Which brings us to the second theme of the week: kids. Not the little ones, but the grown-up kids on the brink of adulthood. Kids who are no longer cuddly balls of your projected fantasies and unrealistic expectations, but flawed, disappointing offspring, just starting down the road on what will surely be a lifelong journey of bad choices and regrets; in other words, children that remind you of you. Ashley tries to figure out how to move back into her parents’ house while continuing to be able to party, and succeeds in wheedling a late curfew from Jacqueline and Chris. Lauren is celebrated for finally mustering the energy to spend wads of money learning to be a birthday-party face-painter. Chris is told yet again that his nice personality makes up for his lack of intellect, drive, etc. None of them is ever asked to deal with the consequences of anything. The future of America looks bright indeed. Then, as we’re reflecting on what all of this means, we happen to catch a glimpse of a Watch What Happens! With Andy Cohen promo. Andy Cohen is Bravo’s head of creative programming, who, for reasons unknown, has created a show for himself in which he can get wasted on live TV. So maybe there is a future for Albie and Ashley and Lauren after all — a bright and lucrative future that involves no reading and encourages substance abuse and the exploitation of children!
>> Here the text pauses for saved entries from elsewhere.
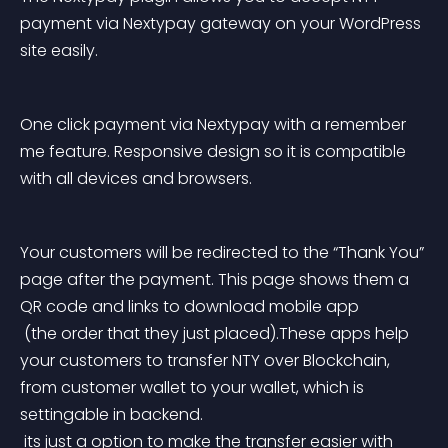
payment via Nextypay gateway on your WordPress 
site easily.
One click payment via Nextypay with a remember 
me feature. Responsive design so it is compatible 
with all devices and browsers.
Your customers will be redirected to the “Thank You” 
page after the payment. This page shows them a 
QR code and links to download mobile app
 (the order that they just placed).These apps help 
your customers to transfer NTY over Blockchain, 
from customer wallet to your wallet, which is 
settingable in backend.
 its just a option to make the transfer easier with 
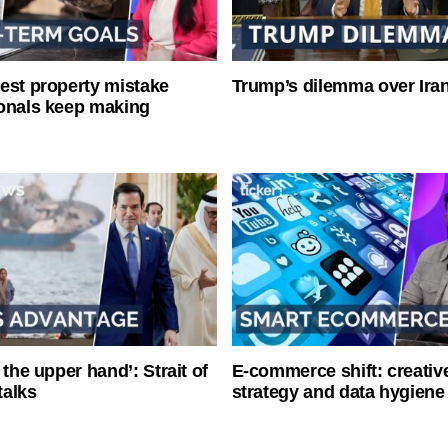
est property mistake
Trump’s dilemma over Iran
onals keep making
 the upper hand’: Strait of
E-commerce shift: creative
talks
strategy and data hygiene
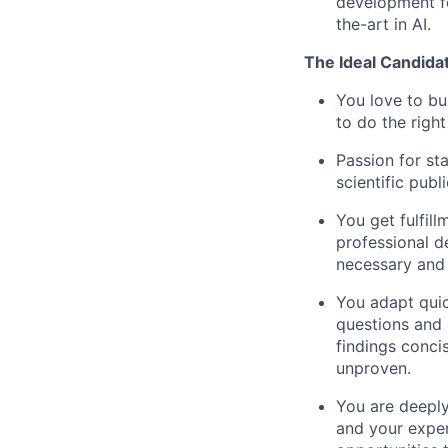
development fo
the-art in AI.
The Ideal Candida
You love to bu
to do the righ
Passion for sta
scientific publ
You get fulfil
professional 
necessary and
You adapt quic
questions and 
findings conci
unproven.
You are deeply
and your exper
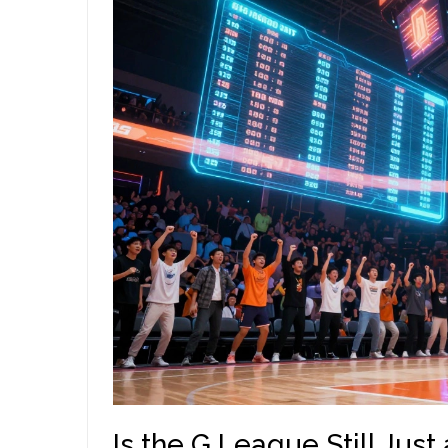
Is the G League Still Jus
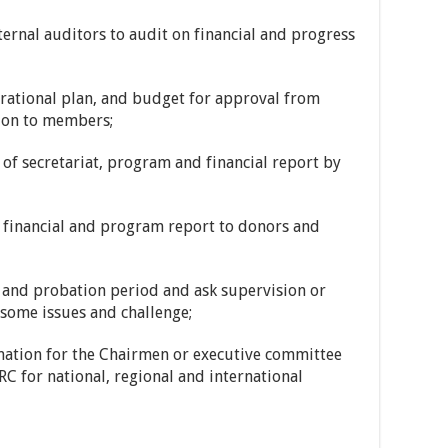
rnal auditors to audit on financial and progress
ational plan, and budget for approval from
ion to members;
 secretariat, program and financial report by
inancial and program report to donors and
nd probation period and ask supervision or
some issues and challenge;
tion for the Chairmen or executive committee
C for national, regional and international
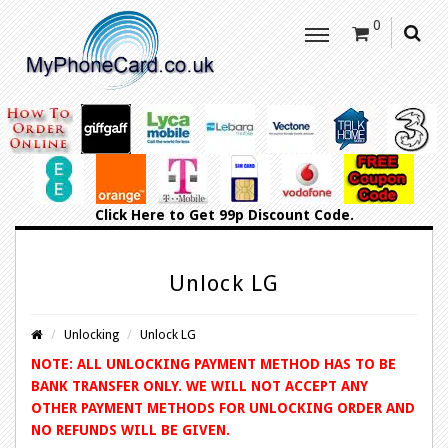
0
Click Here
to Get 99p Discount Code.
Unlock LG
Unlocking
Unlock LG
NOTE: ALL UNLOCKING PAYMENT METHOD HAS TO BE
BANK TRANSFER ONLY. WE WILL NOT ACCEPT ANY
OTHER PAYMENT METHODS FOR UNLOCKING ORDER AND
NO REFUNDS WILL BE GIVEN.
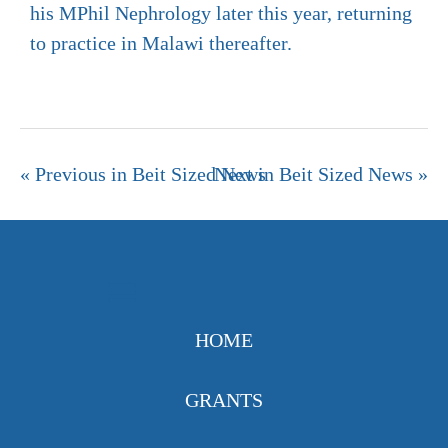
his MPhil Nephrology later this year, returning
to practice in Malawi thereafter.
« Previous in Beit Sized News
Next in Beit Sized News »
HOME
GRANTS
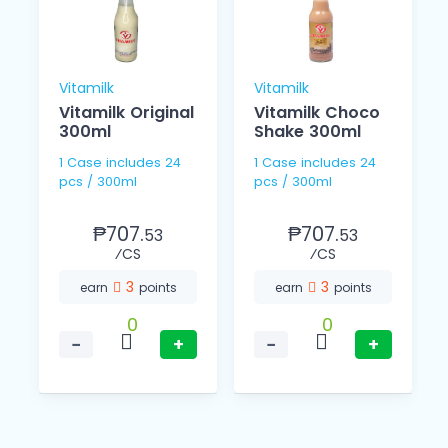
Vitamilk
Vitamilk
Vitamilk Original
Vitamilk Choco
300ml
Shake 300ml
1 Case includes 24
1 Case includes 24
pcs / 300ml
pcs / 300ml
₱707.
₱707.
53
53
⁄CS
⁄CS
3
3
earn
points
earn
points
0
0
−
+
−
+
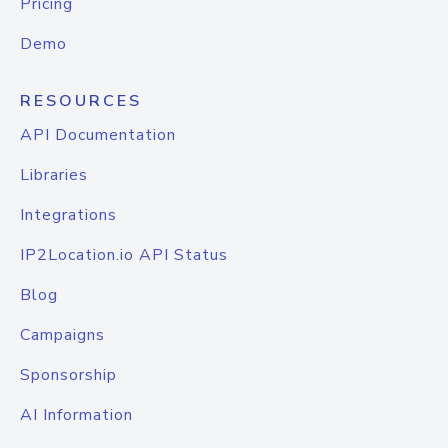
Pricing
Demo
RESOURCES
API Documentation
Libraries
Integrations
IP2Location.io API Status
Blog
Campaigns
Sponsorship
AI Information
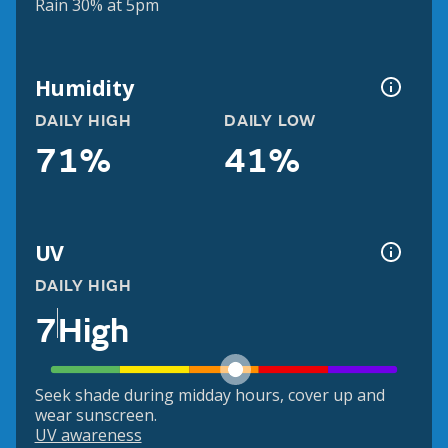
Rain 30% at 5pm
Humidity
DAILY HIGH
DAILY LOW
71%
41%
UV
DAILY HIGH
7
High
Seek shade during midday hours, cover up and
wear sunscreen.
UV awareness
RHONJ is predicated on the idea that it’s fun to watch people who have never heard of the word “consequence” live stupid lives. But it’s boring. For a moment at the start of last night’s episode, as the remaining Housewives gathered around the lunch table, we thought we detected in Teresa’s eyes a hollowed-out, dead-inside look. But apparently she just needed a nap. She spends the episode organizing a housewarming party with a planner named Elvira, who puts her down for not having a pool or household help and encourages her to rent lots of gold furniture and turn her party into a Russian disco. Teresa hates Elvira from the start, but that doesn’t stop her from paying her and her “entourage” — elsewhere known as employees — to throw an over-the-top party for a few hundred of her closest frenemies and casual acquaintances. Both Kims, the Rosencrantz and Guildenstern to Danielle’s Claudius, are in attendance of course, dutifully sucking up and gathering intel for what we hope will be a final, fatal confrontation between Danielle and Caroline. Meanwhile, a drugged and dazed Danielle, her nuggets reconstituted yet again, is escorted home where her beautiful daughters (alas) await her, and she climbs into her coffin to sleep until nightfall.